The implementation looked like this:

for x, ri in zip(X - mu_next, r):
s += (np.outer(x, x) * ri)

( ri was a normalizing constant)

All told, our entire optimization procedure for learning the GMM required about 1 second of computation for each x. That gets really expensive, really fast.

I wish I could give you a prescribed series of steps I followed that led me to einsum , but after using Python to some level for the past decade all I can really say is that I have at least a little bit of instinct when it comes to the API; a feeling that certain things, certain concepts, should already be implemented. That’s what I felt here: that a series of vector-matrix multiplications and additions should exist, somewhere, in NumPy. Multiple Google searches to that effect turned up einsum documentation examples over and over, so I took a closer look.

These two online resources (particularly the second one) I found extremely instructive and helpful:

I ended up replacing that first computation, the numerator of the Gaussian probability density function, with this:

p = np.einsum('ni,ji,ni->n', X - mu, inv, X - mu)

This was absolutely the more complicated of the two cases, and as far as I could tell there was no online reference for this specific case. But it was a basic extension of some of the examples from the provided links: given that the operands on the left and right were identical, it stood to reason their indices in einsum ‘s argument list would be, too; all I needed to do is figure out the right combination of indices for the middle operand. That took some trial-and-error, considering my first instinct was ii, given the symmetric nature of the precision matrix.
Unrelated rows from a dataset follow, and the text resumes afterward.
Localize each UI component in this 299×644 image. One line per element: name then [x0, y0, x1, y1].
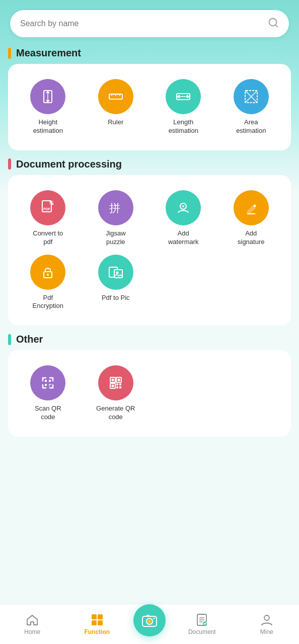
main-content: Measurement Heightestimation: [0, 0, 299, 495]
area-estimation-label: Areaestimation: [236, 118, 266, 135]
height-estimation-label: Heightestimation: [33, 118, 63, 135]
area-estimation-item[interactable]: Areaestimation: [219, 79, 283, 135]
function-icon: [91, 613, 104, 626]
svg-rect-31: [45, 384, 47, 386]
pdf-to-pic-item[interactable]: Pdf to Pic: [84, 255, 148, 311]
svg-rect-52: [146, 615, 150, 617]
svg-point-22: [182, 205, 184, 207]
home-icon: [26, 613, 39, 626]
document-processing-header: Document processing: [8, 158, 291, 170]
pdf-encryption-label: PdfEncryption: [33, 294, 63, 311]
svg-point-51: [148, 619, 152, 623]
svg-rect-18: [49, 201, 53, 205]
measurement-grid: Heightestimation Ruler: [16, 74, 283, 140]
camera-button[interactable]: [133, 604, 166, 636]
svg-rect-45: [92, 614, 97, 619]
convert-to-pdf-icon-bg: PDF: [30, 190, 65, 225]
add-watermark-label: Addwatermark: [168, 229, 199, 247]
height-estimation-item[interactable]: Heightestimation: [16, 79, 80, 135]
nav-home-label: Home: [24, 628, 40, 635]
add-watermark-item[interactable]: Addwatermark: [152, 190, 215, 247]
jigsaw-puzzle-item[interactable]: 拼 Jigsawpuzzle: [84, 190, 148, 247]
pdf-to-pic-label: Pdf to Pic: [102, 294, 130, 302]
svg-point-58: [203, 621, 207, 625]
svg-rect-39: [117, 379, 120, 381]
nav-camera[interactable]: [129, 604, 170, 645]
svg-text:拼: 拼: [109, 202, 120, 214]
svg-point-53: [154, 617, 155, 619]
measurement-section: Heightestimation Ruler: [8, 64, 291, 150]
scan-qr-icon-bg: [30, 365, 65, 400]
height-estimation-icon-bg: [30, 79, 65, 114]
svg-rect-41: [116, 383, 118, 385]
convert-to-pdf-label: Convert topdf: [33, 229, 63, 247]
svg-rect-48: [98, 620, 103, 625]
svg-rect-46: [98, 614, 103, 619]
area-estimation-icon-bg: [234, 79, 269, 114]
svg-rect-27: [114, 270, 122, 278]
nav-home[interactable]: Home: [0, 613, 65, 635]
scan-qr-code-item[interactable]: Scan QRcode: [16, 365, 80, 422]
svg-line-1: [275, 25, 277, 27]
document-processing-section: PDF Convert topdf 拼 Jigsawpuzzle: [8, 175, 291, 326]
length-estimation-icon-bg: [166, 79, 201, 114]
other-title: Other: [16, 334, 43, 345]
document-indicator: [8, 158, 11, 170]
other-section: Scan QRcode: [8, 350, 291, 437]
jigsaw-puzzle-label: Jigsawpuzzle: [106, 229, 126, 247]
search-bar[interactable]: [10, 10, 289, 37]
jigsaw-puzzle-icon-bg: 拼: [98, 190, 133, 225]
scan-qr-code-label: Scan QRcode: [35, 405, 61, 422]
svg-rect-47: [92, 620, 97, 625]
pdf-encryption-icon-bg: [30, 255, 65, 290]
other-header: Other: [8, 334, 291, 345]
bottom-nav: Home Function: [0, 604, 299, 644]
add-signature-item[interactable]: Addsignature: [219, 190, 283, 247]
nav-document-label: Document: [188, 628, 216, 635]
document-processing-title: Document processing: [16, 158, 122, 170]
search-bar-wrapper: [0, 0, 299, 42]
generate-qr-code-label: Generate QRcode: [96, 405, 135, 422]
svg-rect-44: [119, 386, 121, 388]
pdf-encryption-item[interactable]: PdfEncryption: [16, 255, 80, 311]
convert-to-pdf-item[interactable]: PDF Convert topdf: [16, 190, 80, 247]
mine-icon: [260, 613, 273, 626]
nav-mine[interactable]: Mine: [235, 613, 300, 635]
svg-rect-29: [45, 380, 47, 382]
camera-icon: [141, 612, 158, 629]
svg-rect-40: [111, 385, 114, 387]
other-indicator: [8, 334, 11, 345]
pdf-to-pic-icon-bg: [98, 255, 133, 290]
svg-point-25: [47, 274, 49, 276]
search-input[interactable]: [20, 19, 263, 28]
measurement-header: Measurement: [8, 47, 291, 59]
svg-rect-33: [50, 384, 51, 385]
length-estimation-label: Lengthestimation: [169, 118, 198, 135]
measurement-title: Measurement: [16, 47, 81, 59]
svg-point-59: [264, 615, 269, 620]
ruler-item[interactable]: Ruler: [84, 79, 148, 135]
generate-qr-code-item[interactable]: Generate QRcode: [84, 365, 148, 422]
other-grid: Scan QRcode: [16, 360, 283, 427]
add-signature-label: Addsignature: [238, 229, 264, 247]
svg-text:PDF: PDF: [43, 207, 51, 211]
svg-rect-32: [49, 384, 50, 385]
nav-function-label: Function: [84, 628, 110, 635]
svg-rect-42: [119, 383, 121, 385]
document-icon: [195, 613, 208, 626]
ruler-label: Ruler: [108, 118, 123, 127]
document-processing-grid: PDF Convert topdf 拼 Jigsawpuzzle: [16, 185, 283, 316]
add-signature-icon-bg: [234, 190, 269, 225]
svg-rect-43: [116, 386, 118, 388]
nav-mine-label: Mine: [260, 628, 273, 635]
length-estimation-item[interactable]: Lengthestimation: [152, 79, 215, 135]
svg-rect-34: [49, 385, 50, 386]
svg-rect-38: [111, 379, 114, 381]
nav-function[interactable]: Function: [65, 613, 130, 635]
svg-rect-30: [49, 380, 51, 382]
generate-qr-icon-bg: [98, 365, 133, 400]
search-icon: [268, 17, 279, 30]
nav-document[interactable]: Document: [170, 613, 235, 635]
measurement-indicator: [8, 48, 11, 59]
ruler-icon-bg: [98, 79, 133, 114]
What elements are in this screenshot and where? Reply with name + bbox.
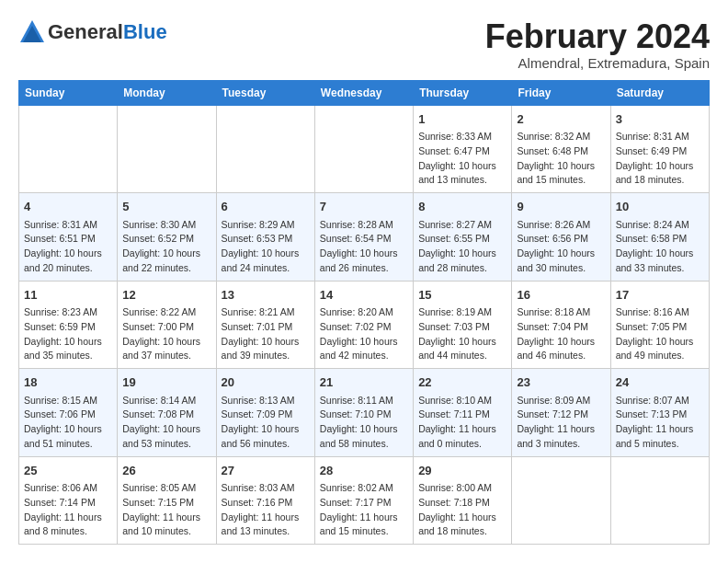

The second computation, re-estimating the covariance matrix for each Gaussian component, was more verbose but also more conceptually straightforward:

sigma_next = np.einsum("ni,nj->ij", (X - mu_next) * r[:, np.newaxis], X - mu_next) / N

The indices to this einsum are fairly standard faire for matrix multiplication; the only wrinkle was the inclusion of the r coefficients.

And the upshot, ladies and gentlemen, was this:

  • The first case produced a speed-up of 40x (300ms per iteration to 7ms)
  • The second case produced a speed-up of 110x (847ms per iteration to 7.5ms)
  • Our full GMM training procedure went from ~1s per x to ~0.01s per x, two full orders of magnitude faster.